Electric-magnetic asymmetry of the A^2 condensate and the phases of Yang-Mills theory

TL;DR

This study investigates the temperature-dependent electric-magnetic asymmetry of the A^2 condensate in SU(2) Yang-Mills theory, revealing its behavior across phases and suggesting links to different states of confining gluonic objects.

Contribution

It provides new insights into the phase structure of Yang-Mills theory through the analysis of the A^2 condensate asymmetry and its relation to gluonic states.

Findings

Asymmetry peaks at the phase transition.

Symmetric point occurs at twice the critical temperature.
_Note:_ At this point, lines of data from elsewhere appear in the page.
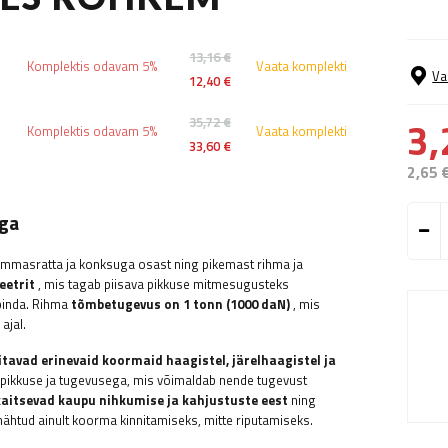
13,16 €
Komplektis odavam 5%
Vaata komplekti
Va
12,40 €
3,
35,72 €
Komplektis odavam 5%
Vaata komplekti
33,60 €
2,65 
iga
mmasratta ja konksuga osast ning pikemast rihma ja
eetrit
, mis tagab piisava pikkuse mitmesugusteks
pinda. Rihma
tõmbetugevus on 1 tonn (1000 daN)
, mis
ajal.
aitavad erinevaid koormaid haagistel, järelhaagistel ja
 pikkuse ja tugevusega, mis võimaldab nende tugevust
kaitsevad kaupu nihkumise ja kahjustuste eest
ning
ähtud ainult koorma kinnitamiseks, mitte riputamiseks.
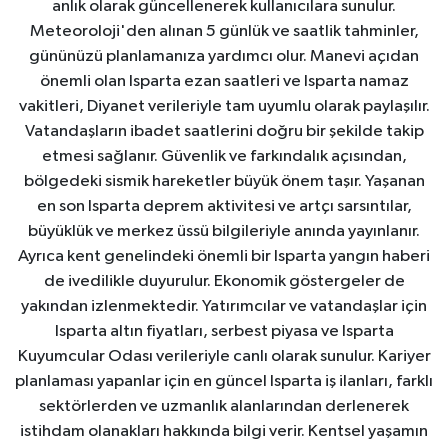
anlık olarak güncellenerek kullanıcılara sunulur.
Meteoroloji'den alınan 5 günlük ve saatlik tahminler,
gününüzü planlamanıza yardımcı olur. Manevi açıdan
önemli olan Isparta ezan saatleri ve Isparta namaz
vakitleri, Diyanet verileriyle tam uyumlu olarak paylaşılır.
Vatandaşların ibadet saatlerini doğru bir şekilde takip
etmesi sağlanır. Güvenlik ve farkındalık açısından,
bölgedeki sismik hareketler büyük önem taşır. Yaşanan
en son Isparta deprem aktivitesi ve artçı sarsıntılar,
büyüklük ve merkez üssü bilgileriyle anında yayınlanır.
Ayrıca kent genelindeki önemli bir Isparta yangın haberi
de ivedilikle duyurulur. Ekonomik göstergeler de
yakından izlenmektedir. Yatırımcılar ve vatandaşlar için
Isparta altın fiyatları, serbest piyasa ve Isparta
Kuyumcular Odası verileriyle canlı olarak sunulur. Kariyer
planlaması yapanlar için en güncel Isparta iş ilanları, farklı
sektörlerden ve uzmanlık alanlarından derlenerek
istihdam olanakları hakkında bilgi verir. Kentsel yaşamın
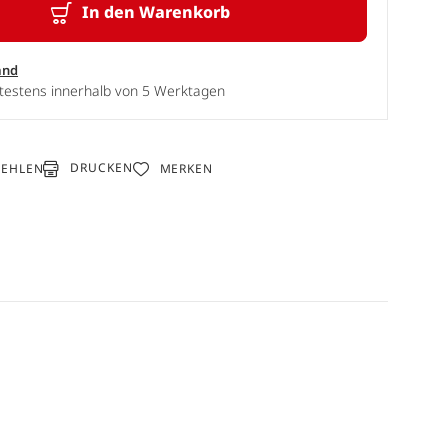
In den Warenkorb
and
ätestens innerhalb von 5 Werktagen
DRUCKEN
FEHLEN
MERKEN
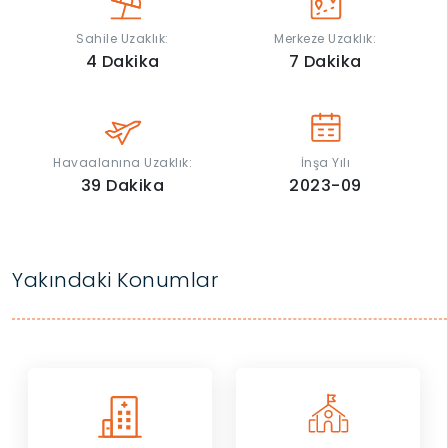
Sahile Uzaklık:
Merkeze Uzaklık:
4
Dakika
7
Dakika
Havaalanına Uzaklık:
İnşa Yılı
39
Dakika
2023-09
Yakındaki Konumlar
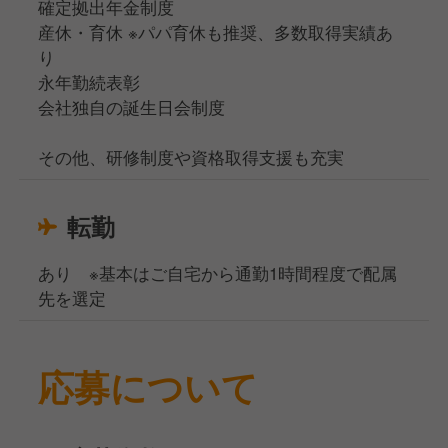
確定拠出年金制度
産休・育休 ※パパ育休も推奨、多数取得実績あ
り
永年勤続表彰
会社独自の誕生日会制度
その他、研修制度や資格取得支援も充実
転勤
あり ※基本はご自宅から通勤1時間程度で配属
先を選定
応募について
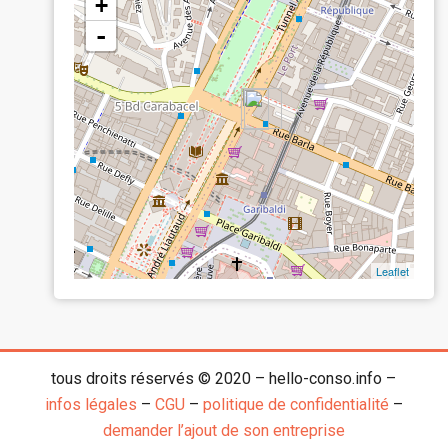
+
-
Leaflet
tous droits réservés © 2020 – hello-conso.info –
infos légales
–
CGU
–
politique de confidentialité
–
demander l’ajout de son entreprise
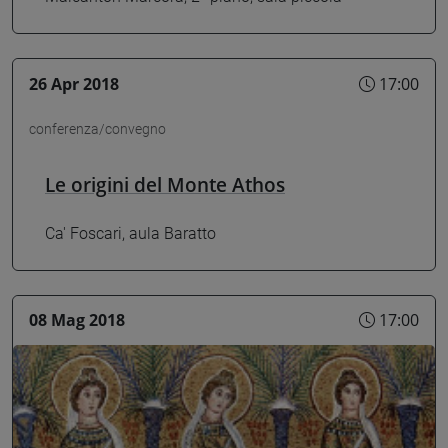
26 Apr 2018
17:00
conferenza/convegno
Le origini del Monte Athos
Ca' Foscari, aula Baratto
08 Mag 2018
17:00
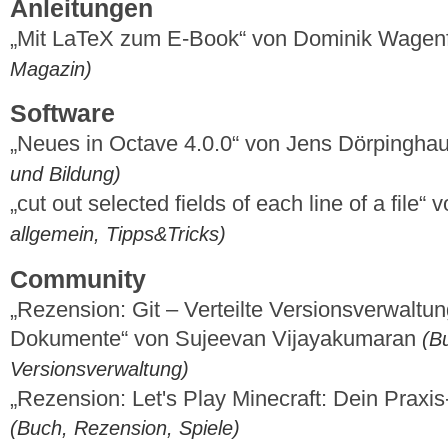
Anleitungen
„Mit LaTeX zum E-Book“ von Dominik Wagen
Magazin)
Software
„Neues in Octave 4.0.0“ von Jens Dörpingha
und Bildung)
„cut out selected fields of each line of a fil
allgemein, Tipps&Tricks)
Community
„Rezension: Git – Verteilte Versionsverwaltu
Dokumente“ von Sujeevan Vijayakumaran
(B
Versionsverwaltung)
„Rezension: Let's Play Minecraft: Dein Praxi
(Buch, Rezension, Spiele)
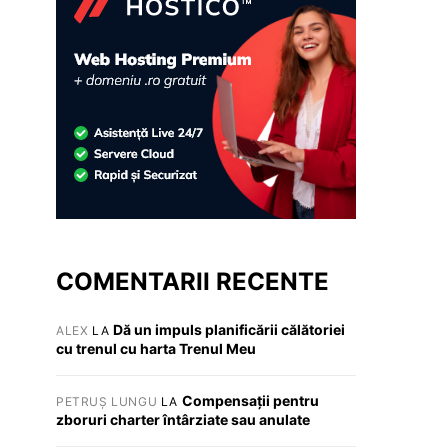
COMENTARII RECENTE
Dă un impuls planificării călătoriei
ALEX
LA
cu trenul cu harta Trenul Meu
Compensații pentru
PETRUȘ LUNGU
LA
zboruri charter întârziate sau anulate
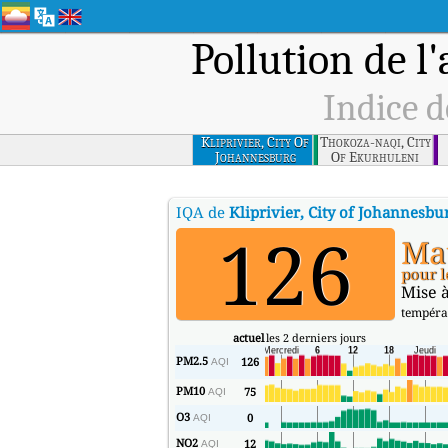
Pollution de l'
Indice d
Kliprivier, City Of
Thokoza-naqi, City
Johannesburg
Of Ekurhuleni
IQA de
Kliprivier, City of Johannesbu
126
Ma
pour l
Mise à
tempéra
actuel
les 2 derniers jours
PM2.5
126
AQI
PM10
75
AQI
O3
0
AQI
NO2
12
AQI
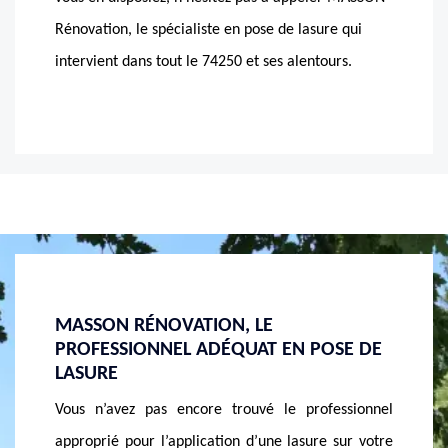
Rénovation, le spécialiste en pose de lasure qui
intervient dans tout le 74250 et ses alentours.
FINISSEZ BIEN VOTRE CHALET PAR UNE
DEVIS
SE DE
APPLICATION DE LASURE CHEZ MASSON
MASS
RÉNOVATION
Obtenir 
ssionnel
Vous venez de construire un chalet en bois ? sachez
trop dif
sur votre
qu’il est un peu fragile et nécessite un entretien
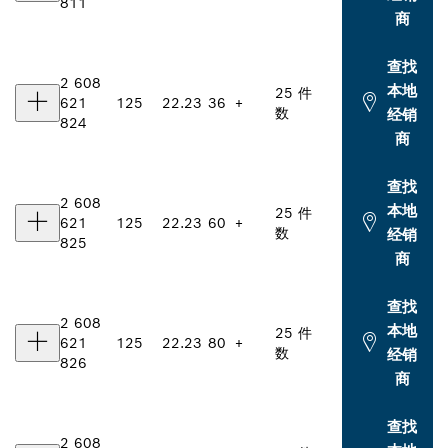
811
商
查找
2 608
本地
25 件
621
125
22.23
36
+
数
经销
824
商
查找
2 608
本地
25 件
621
125
22.23
60
+
数
经销
825
商
查找
2 608
本地
25 件
621
125
22.23
80
+
数
经销
826
商
查找
2 608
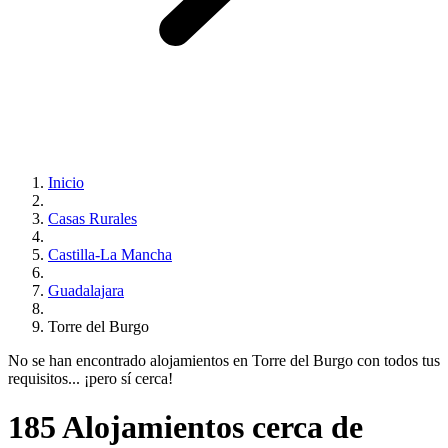
Inicio
Casas Rurales
Castilla-La Mancha
Guadalajara
Torre del Burgo
No se han encontrado alojamientos en Torre del Burgo con todos tus
requisitos... ¡pero sí cerca!
185 Alojamientos cerca de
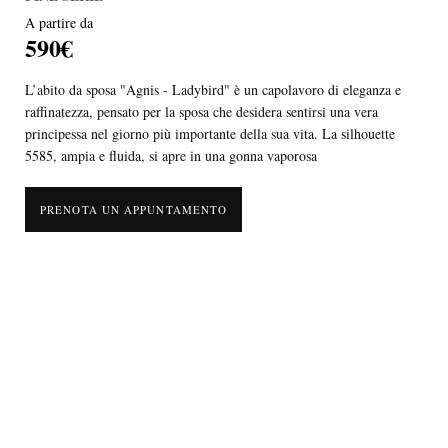
A partire da
590€
L’abito da sposa "Agnis - Ladybird" è un capolavoro di eleganza e
raffinatezza, pensato per la sposa che desidera sentirsi una vera
principessa nel giorno più importante della sua vita. La silhouette
5585, ampia e fluida, si apre in una gonna vaporosa
PRENOTA UN APPUNTAMENTO
L’abito da sposa "Agnis - Ladybird" è un capolavoro di eleganza e
raffinatezza, pensato per la sposa che desidera sentirsi una vera
principessa nel giorno più importante della sua vita. La silhouette
5585, ampia e fluida, si apre in una gonna vaporosa che accarezza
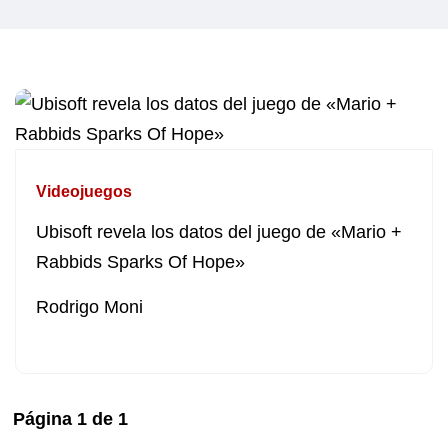
Videojuegos
Ubisoft revela los datos del juego de «Mario +
Rabbids Sparks Of Hope»
Rodrigo Moni
Página
1
de
1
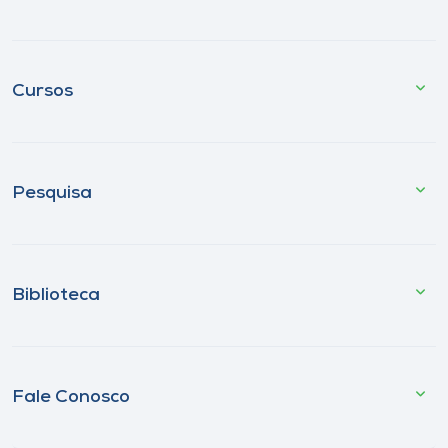
Cursos
Pesquisa
Biblioteca
Fale Conosco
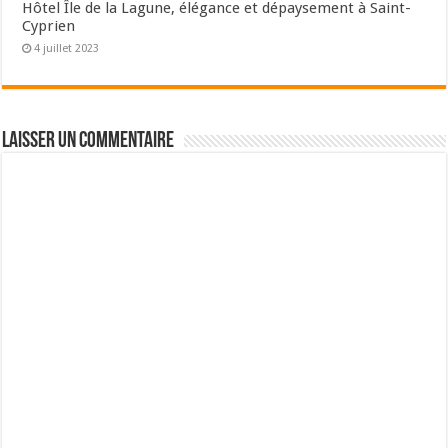
Hôtel Île de la Lagune, élégance et dépaysement à Saint-
Cyprien
4 juillet 2023
Laisser un commentaire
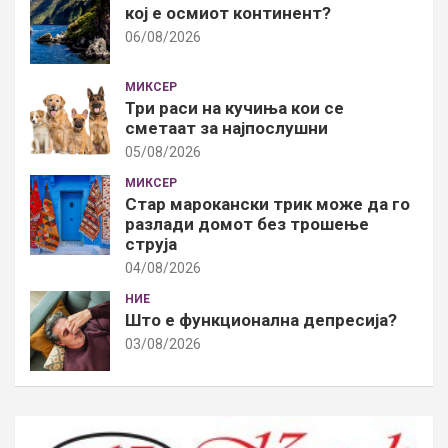
кој е осмиот континент?
06/08/2026
МИКСЕР
Три раси на кучиња кои се
сметаат за најпослушни
05/08/2026
МИКСЕР
Стар марокански трик може да го
разлади домот без трошење
струја
04/08/2026
НИЕ
Што е функционална депресија?
03/08/2026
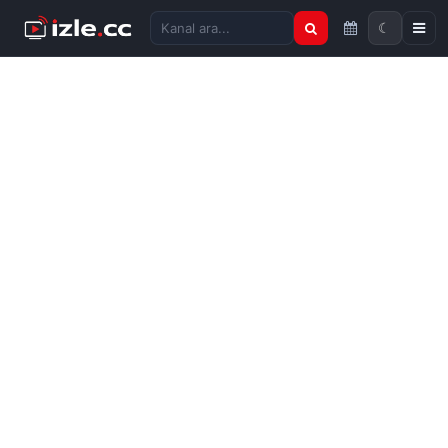
☾
Kanal ara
Low-temperature excitation mass is about 200 MeV, below glueball mass.

Abstract

We study the finite-temperature behavior of the A^2 condensate in the Landau gauge of SU(2) Yang--Mills theory on the lattice in a wide range of temperatures. The asymmetry between the electric (temporal) and magnetic (spatial) components of this unconventional dimension-2 condensate is a convenient ultraviolet-finite quantity which possesses, as we demonstrate, unexpected properties. The low-temperature behavior of the condensate asymmetry suggests that the mass of the lowest thermal excitation in the condensate is unexpectedly low, about 200 MeV, which is much smaller than the glueball mass. The asymmetry is peaking at the phase transition, becoming a monotonically decreasing function in the deconfinement phase. A symmetric point is reached in the deconfinement phase at a temperature approximately equal twice the critical temperature. The behavior of the electric-magnetic asymmetry of the condensate separates the phase diagram of Yang-Mills theory into three regions. We suggest that these regions are associated with the condensed, liquid and gaseous states of the confining gluonic objects, the Abelian monopoles.